In XP, CI was intended to be used in combination with automated unit tests written through the practices of test-driven development. Initially this was conceived of as running and passing all unit tests in the developer’s local environment before committing to the mainline. This helps avoid one developer’s work-in-progress breaking another developer’s copy. Where necessary, partially complete features can be disabled before committing, using feature toggles for instance.

Later elaborations of the concept introduced build servers, which automatically ran the unit tests periodically or even after every commit and reported the results to the developers. The use of build servers (not necessarily running unit tests) had already been practised by some teams outside the XP community. Nowadays, many organisations have adopted CI without adopting all of XP.

In addition to automated unit tests, organisations using CI typically use a build server to implement continuous processes of applying quality control in general — small pieces of effort, applied frequently. In addition to running the unit and integration tests, such processes run additional static and dynamic tests, measure and profile performance, extract and format documentation from the source code and facilitate manual QA processes. This continuous application of quality control aims to improve the quality of software, and to reduce the time taken to deliver it, by replacing the traditional practice of applying quality control after completing all development. This is very similar to the original idea of integrating more frequently to make integration easier, only applied to QA processes.

In the same vein, the practice of continuous delivery further extends CI by making sure the software checked in on the mainline is always in a state that can be deployed to users and makes the deployment process very rapid.

CI Workflow

When embarking on a change, a developer takes a copy of the current code base on which to work. As other developers submit changed code to the source code repository, this copy gradually ceases to reflect the repository code. Not only can the existing code base change, but new code can be added as well as new libraries, and other resources that create dependencies, and potential conflicts.
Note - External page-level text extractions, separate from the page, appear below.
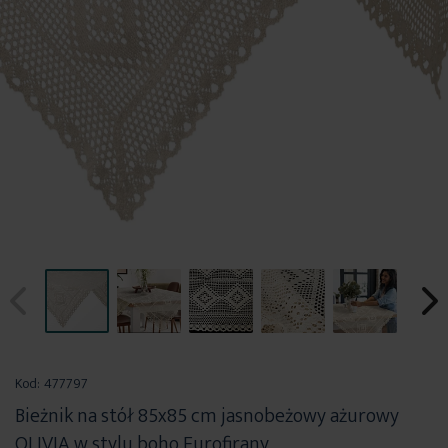
Przejdź
na
Kod:
477797
początek
Bieżnik na stół 85x85 cm jasnobeżowy ażurowy
galerii
OLIVIA w stylu boho Eurofirany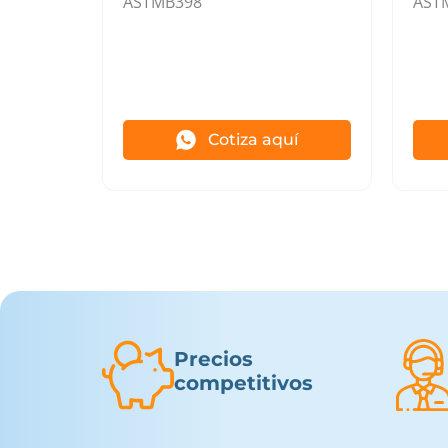
ASTMB398
AST
Cotiza aquí
Precios
competitivos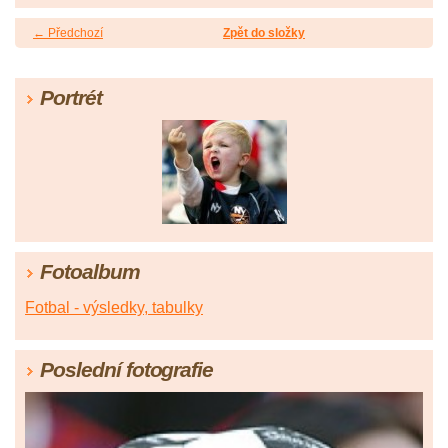
← Předchozí
Zpět do složky
Portrét
Fotoalbum
Fotbal - výsledky, tabulky
Poslední fotografie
The longer a branch of code remains checked out, the greater the risk of multiple integration conflicts and failures when the developer branch is reintegrated into the main line. When developers submit code to the repository they must first update their code to reflect the changes in the repository since they took their copy. The more changes the repository contains, the more work developers must do before submitting their own changes.

Eventually, the repository may become so different from the developers’ baselines that they enter what is sometimes referred to as “merge hell”, or “integration hell”, where the time it takes to integrate exceeds the time it took to make their original changes.

Continuous integration involves integrating early and often, so as to avoid the pitfalls of “integration hell”. The practice aims to reduce rework and thus reduce cost and time.

A complementary practice to CI is that before submitting work, each programmer must do a complete build and run (and pass) all unit tests. Integration tests are usually run automatically on a CI server when it detects a new commit.